**Goal of the exercise:**
Determine the number of lines in the following entries that hold the word "Count". Give only that number.

Provided records START

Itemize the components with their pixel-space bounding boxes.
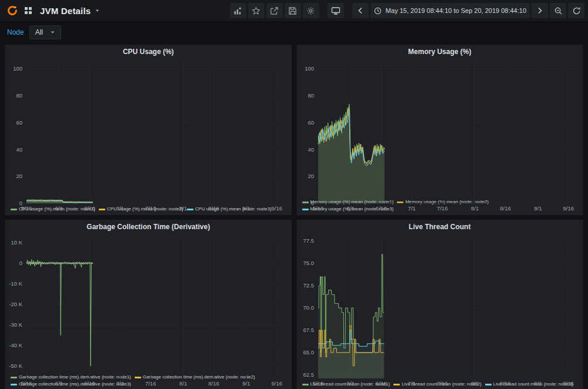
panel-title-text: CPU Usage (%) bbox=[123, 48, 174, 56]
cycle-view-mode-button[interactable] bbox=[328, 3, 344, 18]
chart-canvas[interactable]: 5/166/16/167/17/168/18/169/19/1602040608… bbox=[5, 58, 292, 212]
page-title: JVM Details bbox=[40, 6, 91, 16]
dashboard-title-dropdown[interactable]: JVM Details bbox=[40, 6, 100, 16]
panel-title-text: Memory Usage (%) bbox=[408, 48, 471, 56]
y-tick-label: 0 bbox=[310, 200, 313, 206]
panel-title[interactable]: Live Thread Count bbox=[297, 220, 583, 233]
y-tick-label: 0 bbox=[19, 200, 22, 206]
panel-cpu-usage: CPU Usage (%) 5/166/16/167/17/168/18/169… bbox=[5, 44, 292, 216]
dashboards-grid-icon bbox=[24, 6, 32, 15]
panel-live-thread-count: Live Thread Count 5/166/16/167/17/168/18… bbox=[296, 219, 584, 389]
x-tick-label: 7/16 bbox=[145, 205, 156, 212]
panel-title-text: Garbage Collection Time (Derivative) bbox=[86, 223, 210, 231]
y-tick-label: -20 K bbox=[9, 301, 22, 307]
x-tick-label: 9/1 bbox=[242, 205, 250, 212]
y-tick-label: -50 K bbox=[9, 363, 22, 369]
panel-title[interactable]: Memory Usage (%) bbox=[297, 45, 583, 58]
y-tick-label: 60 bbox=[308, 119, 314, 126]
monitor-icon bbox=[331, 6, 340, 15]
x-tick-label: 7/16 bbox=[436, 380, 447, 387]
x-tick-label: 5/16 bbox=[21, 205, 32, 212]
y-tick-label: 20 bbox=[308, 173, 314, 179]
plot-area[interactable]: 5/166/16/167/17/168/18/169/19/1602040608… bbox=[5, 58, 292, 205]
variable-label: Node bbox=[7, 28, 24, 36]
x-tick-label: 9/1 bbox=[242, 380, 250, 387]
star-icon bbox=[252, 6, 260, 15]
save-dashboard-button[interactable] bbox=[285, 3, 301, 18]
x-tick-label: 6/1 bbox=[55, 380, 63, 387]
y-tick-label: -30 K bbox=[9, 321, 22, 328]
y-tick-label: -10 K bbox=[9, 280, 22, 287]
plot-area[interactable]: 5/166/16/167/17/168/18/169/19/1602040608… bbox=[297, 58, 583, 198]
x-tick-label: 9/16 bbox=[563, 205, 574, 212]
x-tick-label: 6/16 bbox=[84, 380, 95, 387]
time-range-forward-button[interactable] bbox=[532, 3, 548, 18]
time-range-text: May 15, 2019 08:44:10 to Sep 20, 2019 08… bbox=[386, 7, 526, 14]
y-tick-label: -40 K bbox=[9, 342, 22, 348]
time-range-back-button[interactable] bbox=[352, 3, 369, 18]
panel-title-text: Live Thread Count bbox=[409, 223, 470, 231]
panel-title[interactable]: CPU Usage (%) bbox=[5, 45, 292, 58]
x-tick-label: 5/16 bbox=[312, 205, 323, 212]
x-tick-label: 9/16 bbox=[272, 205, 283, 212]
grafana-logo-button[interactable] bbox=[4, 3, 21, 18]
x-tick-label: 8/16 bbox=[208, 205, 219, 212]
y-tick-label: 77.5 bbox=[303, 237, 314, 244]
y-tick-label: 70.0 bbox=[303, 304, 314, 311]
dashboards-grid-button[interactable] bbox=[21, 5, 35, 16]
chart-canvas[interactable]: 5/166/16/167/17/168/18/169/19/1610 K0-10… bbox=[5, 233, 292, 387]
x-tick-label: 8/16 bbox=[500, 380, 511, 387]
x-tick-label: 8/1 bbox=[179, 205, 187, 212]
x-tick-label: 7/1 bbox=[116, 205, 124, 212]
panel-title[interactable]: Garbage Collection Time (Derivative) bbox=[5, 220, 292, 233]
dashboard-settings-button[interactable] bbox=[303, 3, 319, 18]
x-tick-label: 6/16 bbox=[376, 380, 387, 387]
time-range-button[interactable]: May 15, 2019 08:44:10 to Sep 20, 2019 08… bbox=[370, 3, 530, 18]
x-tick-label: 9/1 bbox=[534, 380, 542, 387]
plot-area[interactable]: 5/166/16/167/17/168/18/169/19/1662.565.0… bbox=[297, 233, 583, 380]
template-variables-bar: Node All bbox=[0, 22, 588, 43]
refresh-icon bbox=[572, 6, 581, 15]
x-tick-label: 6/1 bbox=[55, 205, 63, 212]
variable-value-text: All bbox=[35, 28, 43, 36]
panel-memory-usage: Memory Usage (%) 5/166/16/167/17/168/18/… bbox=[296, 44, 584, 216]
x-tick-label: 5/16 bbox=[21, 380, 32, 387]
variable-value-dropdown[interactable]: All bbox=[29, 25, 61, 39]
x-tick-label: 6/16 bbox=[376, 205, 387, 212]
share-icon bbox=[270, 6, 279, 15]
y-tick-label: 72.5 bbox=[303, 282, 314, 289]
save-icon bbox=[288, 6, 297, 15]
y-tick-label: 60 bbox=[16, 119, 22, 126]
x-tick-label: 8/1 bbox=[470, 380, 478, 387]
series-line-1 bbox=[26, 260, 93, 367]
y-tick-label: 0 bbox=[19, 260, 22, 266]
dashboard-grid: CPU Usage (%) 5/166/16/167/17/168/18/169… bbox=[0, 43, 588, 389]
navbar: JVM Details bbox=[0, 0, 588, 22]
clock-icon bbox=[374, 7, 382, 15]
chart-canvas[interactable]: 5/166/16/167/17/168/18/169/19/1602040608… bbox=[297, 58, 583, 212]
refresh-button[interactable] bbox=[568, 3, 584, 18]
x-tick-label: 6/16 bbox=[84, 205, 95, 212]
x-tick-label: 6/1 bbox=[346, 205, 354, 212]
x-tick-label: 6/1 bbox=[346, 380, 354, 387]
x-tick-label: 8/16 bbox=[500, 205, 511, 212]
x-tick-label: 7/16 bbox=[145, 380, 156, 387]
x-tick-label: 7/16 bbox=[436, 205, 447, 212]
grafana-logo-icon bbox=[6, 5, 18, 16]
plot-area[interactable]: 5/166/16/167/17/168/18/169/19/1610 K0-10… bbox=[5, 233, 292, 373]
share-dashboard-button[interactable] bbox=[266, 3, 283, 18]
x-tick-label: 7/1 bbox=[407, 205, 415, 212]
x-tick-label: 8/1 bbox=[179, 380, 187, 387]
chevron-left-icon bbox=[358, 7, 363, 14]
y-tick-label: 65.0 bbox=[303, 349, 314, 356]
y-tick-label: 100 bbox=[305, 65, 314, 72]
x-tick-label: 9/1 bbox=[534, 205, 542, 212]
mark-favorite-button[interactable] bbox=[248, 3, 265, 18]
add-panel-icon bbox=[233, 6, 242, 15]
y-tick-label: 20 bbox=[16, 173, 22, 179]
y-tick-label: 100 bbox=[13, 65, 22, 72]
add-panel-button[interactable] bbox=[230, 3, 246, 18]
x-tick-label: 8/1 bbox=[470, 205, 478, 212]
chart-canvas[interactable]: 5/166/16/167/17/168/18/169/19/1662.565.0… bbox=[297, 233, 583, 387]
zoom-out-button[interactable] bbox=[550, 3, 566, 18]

Provided records END

**Final answer:**
3